Please don’t send any more feral rabbits to Coombs. Their safety simply cannot be guaranteed.

Please don’t send any more feral rabbits to Coombs. Their safety simply cannot be guaranteed.

Some 20 rabbits were stomped or crushed to death last month — the news of which has only recently come out. These are the rabbits taken from the grounds of the University of Victoria not long ago, and brought to Coombs to be spayed or neutered, and to live out the rest of their natural lives.

That wasn’t quick enough for someone, who broke into the enclosure and killed a bunch of the animals there.

It’s a disgraceful act that, should the person(s) responsible be caught, needs to be punished to the fullest extent of the law — with years of psychotherapy thrown in for good measure.

The presence of the rabbits has in itself been controversial. They broke out of their enclosure not long ago, enraging a neighbour with a farm, who — on the advice of the province — hired a contractor to kill those rabbits on their property. That simply made rabbit rage the status-quo.

The goal of the rabbits’ caretaker, Susan Vickery, is to ensure they have a safe, secure place to live. After all, it’s not the rabbits’ fault.

Some people would rather see them dead, calling them vermin and pests.

That’s not really the point of Vickery’s exercise. Most people would rather they live out their natural lives and not be subjected to cruelty.
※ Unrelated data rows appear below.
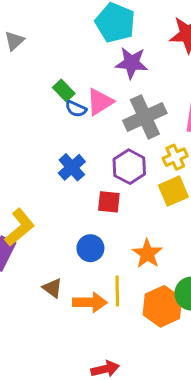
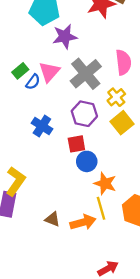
green rectangle: (64, 91) -> (20, 71), turned -70
blue semicircle: (76, 109) -> (33, 82), turned -63
blue circle: (90, 248) -> (87, 161), moved
orange star: (147, 254) -> (105, 183), moved

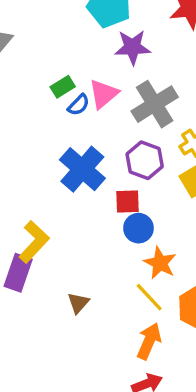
blue cross: (42, 126) -> (82, 169), size x1.5
yellow line: (101, 208) -> (149, 297), turned -35
brown triangle: (52, 219) -> (78, 303), turned 42
orange arrow: (83, 222) -> (149, 341), moved, turned -60

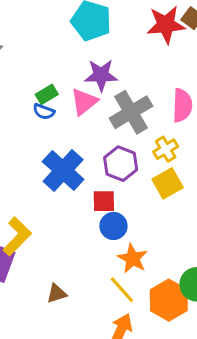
purple star: (132, 47) -> (101, 75), moved
blue semicircle: (79, 105) -> (44, 112), moved, turned 65
brown triangle: (78, 303) -> (57, 294), turned 30

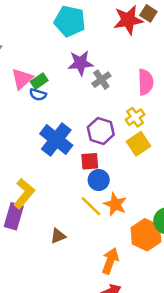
pink triangle: (84, 102) -> (22, 79), moved
gray cross: (131, 112) -> (101, 80), moved, size x0.6
yellow line: (122, 290) -> (91, 206), moved

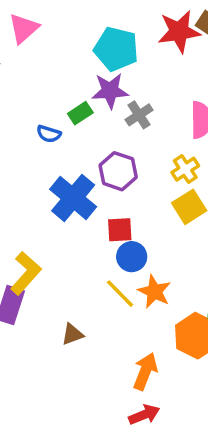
cyan pentagon: (70, 21) -> (116, 49), moved
pink triangle: (22, 79) -> (24, 28), moved
green rectangle: (39, 81) -> (80, 113), moved
purple hexagon: (101, 131) -> (118, 171), moved

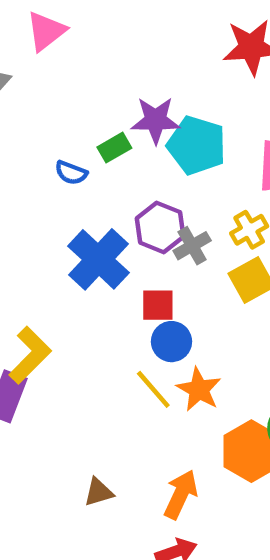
cyan pentagon: (116, 49) -> (197, 145), moved
gray cross: (139, 115) -> (192, 246), moved
brown triangle: (72, 334) -> (98, 492), moved

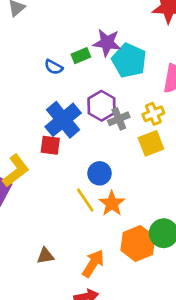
red square: (158, 305) -> (50, 145), moved

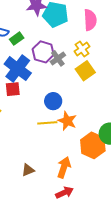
green rectangle: (81, 56) -> (17, 39), moved
yellow line: (85, 200) -> (47, 123), turned -48

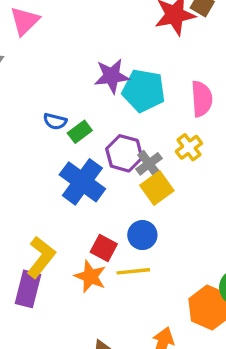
yellow square: (85, 71) -> (157, 188), moved
red square: (13, 89) -> (104, 248), moved, turned 35
orange star: (67, 121) -> (90, 276), moved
Fair enough, but it is also cruelty to allow non-native species of animals to impact the local environment. From these rabbits to bullfrogs and more, it’s human interference that has led to these creature discomforts.

The work of Vickery is only one way to let people — who started this mess to begin with — show a little compassion and make things right again.

The actions of people to hasten the rabbits’ demise, is simply ignorant cruelty that deserves our scorn.